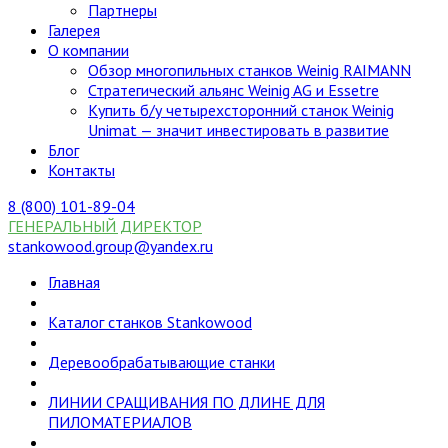
Партнеры
Галерея
О компании
Обзор многопильных станков Weinig RAIMANN
Стратегический альянс Weinig AG и Essetre
Купить б/у четырехсторонний станок Weinig
Unimat — значит инвестировать в развитие
Блог
Контакты
8 (800) 101-89-04
ГЕНЕРАЛЬНЫЙ ДИРЕКТОР
stankowood.group@yandex.ru
Главная
Каталог станков Stankowood
Деревообрабатывающие станки
ЛИНИИ СРАЩИВАНИЯ ПО ДЛИНЕ ДЛЯ
ПИЛОМАТЕРИАЛОВ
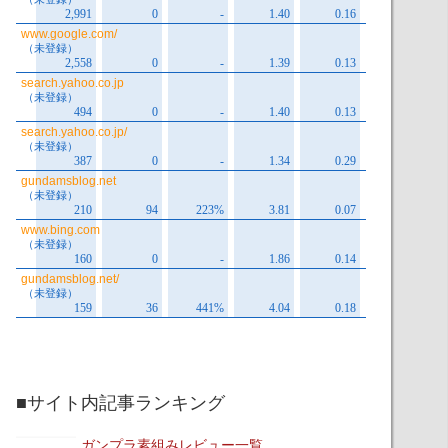
■サイト内記事ランキング
ガンプラ素組みレビュー一覧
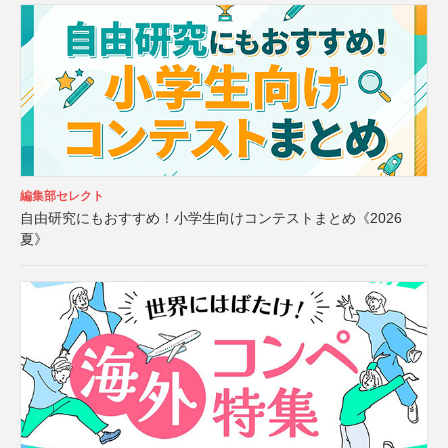
編集部セレクト
自由研究にもおすすめ！小学生向けコンテストまとめ《2026
夏》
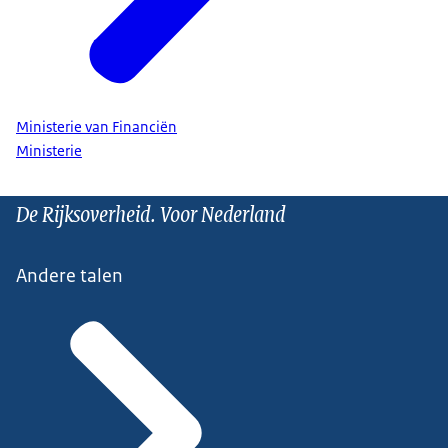
Ministerie van Financiën
Ministerie
De Rijksoverheid. Voor Nederland
Andere talen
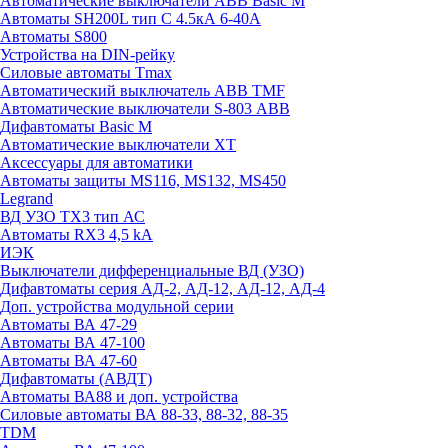
Автоматические выключатели ABB Basic M
Автоматы SH200L тип С 4.5кА 6-40А
Автоматы S800
Устройства на DIN-рейку
Силовые автоматы Tmax
Автоматический выключатель ABB TMF
Автоматические выключатели S-803 АВВ
Дифавтоматы Basic M
Автоматические выключатели XT
Аксессуары для автоматики
Автоматы защиты MS116, MS132, MS450
Legrand
ВД УЗО TX3 тип АС
Автоматы RX3 4,5 kA
ИЭК
Выключатели дифференциальные ВД (УЗО)
Дифавтоматы серия АД-2, АД-12, АД-12, АД-4
Доп. устройства модульной серии
Автоматы ВА 47-29
Автоматы ВА 47-100
Автоматы ВА 47-60
Дифавтоматы (АВДТ)
Автоматы ВА88 и доп. устройства
Силовые автоматы ВА 88-33, 88-32, 88-35
TDM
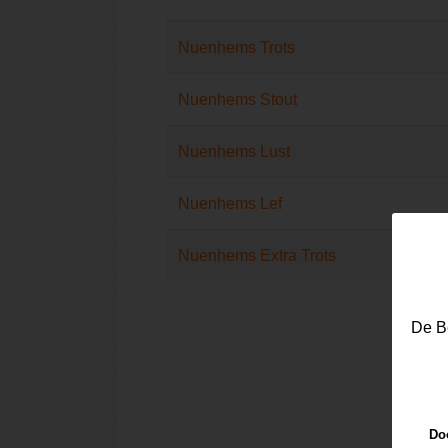
Nuenhems Trots
Nuenhems Stout
Nuenhems Lust
Nuenhems Lef
Nuenhems Extra Trots
De Be
Doo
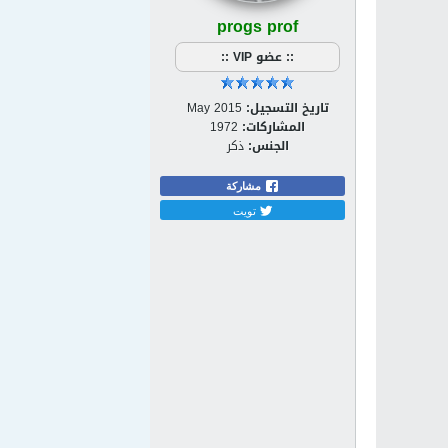
progs prof
:: عضو VIP ::
تاريخ التسجيل:
May 2015
المشاركات:
1972
الجنس:
ذكر
مشاركة
تويت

• Task objective: Which of the lines in the material above contain "станков"? Copy each one out.

• Exercise result:
Обзор многопильных станков Weinig RAIMANN
Каталог станков Stankowood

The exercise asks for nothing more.